Explain Data, now in Tableau 2019.3, helps accelerate your analytics by leveraging the power of artificial intelligence (AI) to explain specific points in your data. Before the technology made its way into Tableau, it started as an academic project at the MIT Probabilistic Computing Project, funded through a grant around explainable AI.
We spoke to Richard Tibbetts (Principal Product Manager for AI and former CEO of Empirical Systems) about Explain Data’s origins, including its first encounter with the Superstore data set, and some exciting possibilities for the future.
1. Explain Data’s origins are rooted in the Probabilistic Computing Project at MIT. How did this technology develop?
Richard Tibbetts (RT): A research scientist at the Massachusetts Institute of Technology (MIT), Vikash K. Mansinghka, created a research system called BayesDB as part of the Probabilistic Computing Project at MIT. BayesDB had two big ideas. The first was to automate the kind of analysis that a trained statistician would do—to be able to take a data set and really explore it and develop a holistic model of that data set. And the second thing was to expose that model with a query-like interface.
BayesDB inspired the technology that would become the Empirical engine, which now powers Explain Data in Tableau. When we originally brought Empirical into the commercial world, we built a new engine and refined it, introduced some new algorithms, as well as new kinds of queries that it could execute.
2. What are the benefits of developing a technology in an academic environment?
RT: The technology was initially funded through a DARPA grant around explainable AI and Probabilistic Programming and Machine Learning (PPML). There are definitely benefits to developing a technology in the academic environment. The first being that we figured out what was possible with the technology. The second being that Vikash and his team had figured out what was really important to people and what got them excited about the technology before bringing it into a commercial setting. It also meant we could do a lot of testing to get to a sustainable solution with our development partners.
3. What was the original intention of the technology behind Explain Data?
RT: One of the big promises with the Empirical engine, which would eventually power Explain Data, was to democratize the tasks that are currently in the purview of statisticians and data scientists. We wanted to figure out how to make AI more trustworthy and how to make machine learning more accessible and more useful for domain experts.
4. Can you talk about the first time you encountered Tableau?
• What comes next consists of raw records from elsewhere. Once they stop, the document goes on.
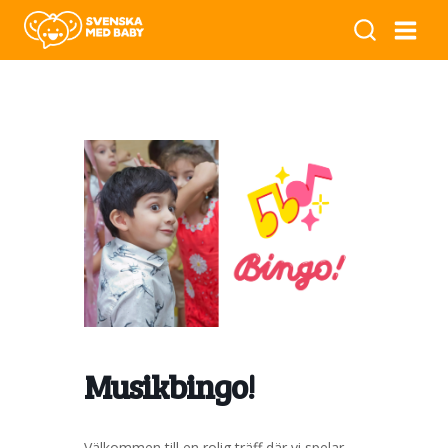
Musikbingo!
Välkommen till en rolig träff där vi spelar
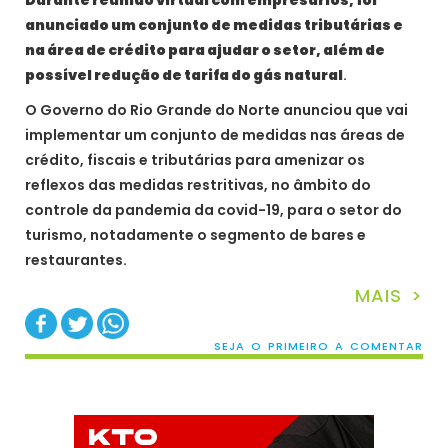
Durante reunião virtual com empresários, foi
anunciado um conjunto de medidas tributárias e
na área de crédito para ajudar o setor, além de
possível redução de tarifa do gás natural
.
O Governo do Rio Grande do Norte anunciou que vai
implementar um conjunto de medidas nas áreas de
crédito, fiscais e tributárias para amenizar os
reflexos das medidas restritivas, no âmbito do
controle da pandemia da covid-19, para o setor do
turismo, notadamente o segmento de bares e
restaurantes.
MAIS >
SEJA O PRIMEIRO A COMENTAR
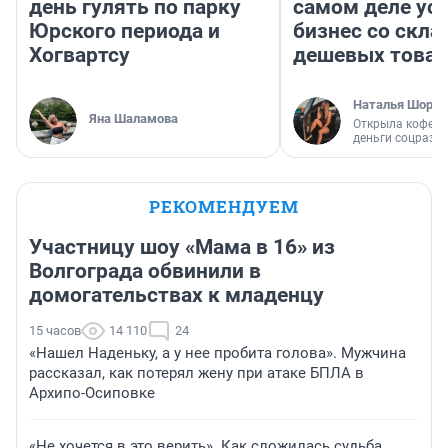
день гулять по парку
самом деле ус
Юрского периода и
бизнес со скл
Хогвартсу
дешевых това
Наталья Шорох
Яна Шаламова
Открыла кофейн
деньги соцразв
РЕКОМЕНДУЕМ
Участницу шоу «Мама в 16» из
Волгограда обвинили в
домогательствах к младенцу
15 часов
14 110
24
«Нашел Наденьку, а у нее пробита голова». Мужчина
рассказал, как потерял жену при атаке БПЛА в
Архипо-Осиповке
«Не хочется в это верить». Как сложилась судьба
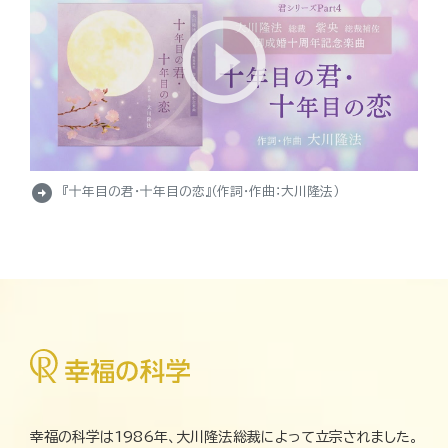
arrow_circle_right
『十年目の君・十年目の恋』（作詞・作曲：大川隆法）
幸福の科学は1986年、大川隆法総裁によって立宗されました。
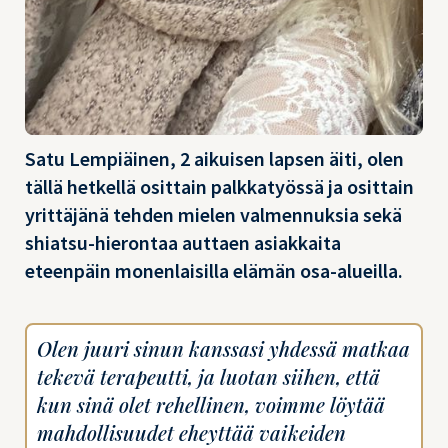
Satu Lempiäinen, 2 aikuisen lapsen äiti, olen
tällä hetkellä osittain palkkatyössä ja osittain
yrittäjänä tehden mielen valmennuksia sekä
shiatsu-hierontaa auttaen asiakkaita
eteenpäin monenlaisilla elämän osa-alueilla.
Olen juuri sinun kanssasi yhdessä matkaa
tekevä terapeutti, ja luotan siihen, että
kun sinä olet rehellinen, voimme löytää
mahdollisuudet eheyttää vaikeiden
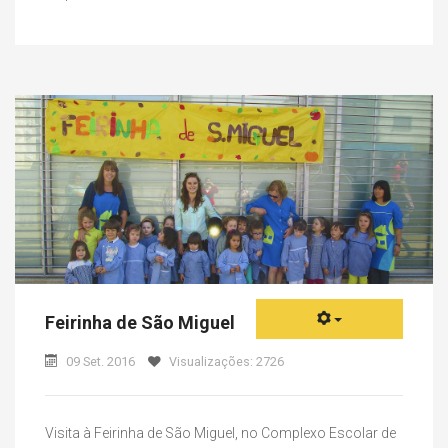
Feirinha de São Miguel
09 Set. 2016
Visualizações: 2726
Visita à Feirinha de São Miguel, no Complexo Escolar de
RT: I had the good fortune to sit down with Francois Ajenstat and some others at the Gartner Analytics Summit. Francois shared the Superstore data set—one of the sample data sets in Tableau—in a Google Sheet. I ended up demonstrating Empirical and very quickly got saw that tables were discounted too much, which if you know that data set, you know is one of the punchlines. That was the start of our ongoing conversations. We joined Tableau in June 2018.
There was a wonderful synergy between Empirical's passion for helping people make better decisions and Tableau's focus on helping people see and understand their data.
5. What excites you about the power of Explain Data and Tableau?
RT: When you run Explain Data, you're fitting hundreds of models in order to surface the right explanations. It's not just about saying, do you want to do inferential statistical queries, because people may not realize that those are the kind of problems they have. Their questions are, why are sales down? Explainable AI is often really about human understanding. It's about helping people make decisions, supported by their own domain expertise. And so integrating this technology into Tableau gave us space to innovate in that way.
Working with Tableau's world class user experience, user research teams, and product teams meant we can build out capabilities that can do great things for people. Explain Data is just one way to leverage this technology. There's a bunch of potential applications—from data prep to forecasting to prediction—and we’re thrilled to work with this team to explore all the possibilities.